Oscillation in Motion: Dissociable Periodic and Aperiodic EEG Markers of Baseline Cognition and Treatment Response Following Exercise in Schizophrenia Spectrum Disorders

Background Schizophrenia Spectrum Disorders (SSD) are characterized by pervasive cognitive impairments and clinical symptoms, often refractory to pharmacological treatment, mirroring altered electrophysiological brain activity. These neurophysiological disruptions reflect a core imbalance in excitation–inhibition (E/I) dynamics. While exercise has emerged as a promising adjunctive therapy for residual symptoms, the mechanisms driving treatment response remain unclear. Methods In this study, we utilized electroencephalography (EEG) to assess the aperiodic exponent as a proxy for cortical E/I balance, alongside individual alpha peak frequency (iAPF) and theta power as markers of cognitive functioning. Following a cross-sectional comparison with healthy controls (HC, n  = 60), the SSD group ( n  = 58) underwent a 12-week longitudinal exercise intervention to evaluate treatment-related shifts in these EEG-based metrics and their clinical correlates.
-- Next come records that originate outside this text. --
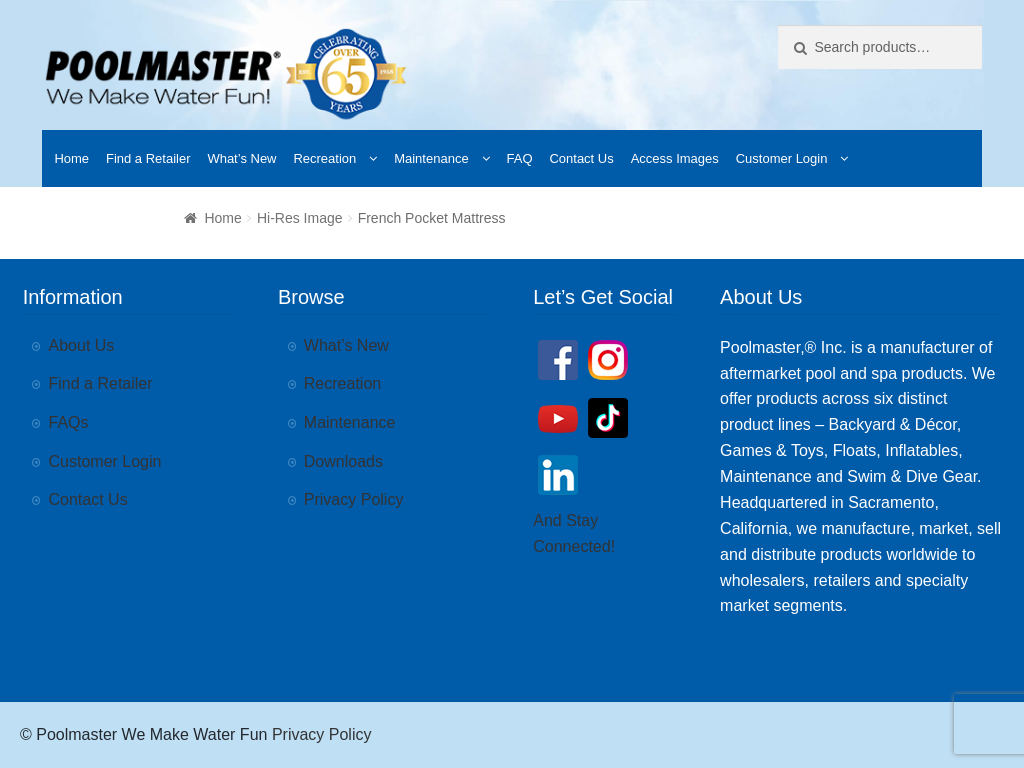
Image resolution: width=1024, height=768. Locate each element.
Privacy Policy (354, 499)
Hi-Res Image (300, 218)
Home (71, 158)
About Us (82, 345)
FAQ (520, 158)
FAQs (69, 422)
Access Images (675, 158)
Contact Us (581, 158)
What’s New (241, 158)
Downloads (343, 461)
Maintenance (431, 158)
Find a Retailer (148, 158)
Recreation (324, 158)
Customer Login (782, 158)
Results At baseline, patients exhibited localized occipital hyperexcitability, characterized by a flatter aperiodic exponent compared to HC. However, the higher a patient’s cognitive functioning was, the steeper was their global aperiodic exponent, suggesting that a degree of compensatory inhibitory tone may protect cognitive function. Longitudinally, post-intervention general psychopathological recovery measured by PANSS general was uniquely tracked by a global flattening of the aperiodic exponent. In contrast, cognitive gains were related both to a parietal steepening of the aperiodic slope and increases in frontal iAPF during eyes-closed rest. Conclusions These findings reveal a dissociation between EEG-based markers of E/I balance and oscillatory pacing, where they serve as distinct, region- and state-dependent biomarkers of clinical and cognitive treatment response in SSD, respectively. This establishes a neurophysiological framework for monitoring exercise-related neuroplasticity and provides a target for personalized intervention strategies.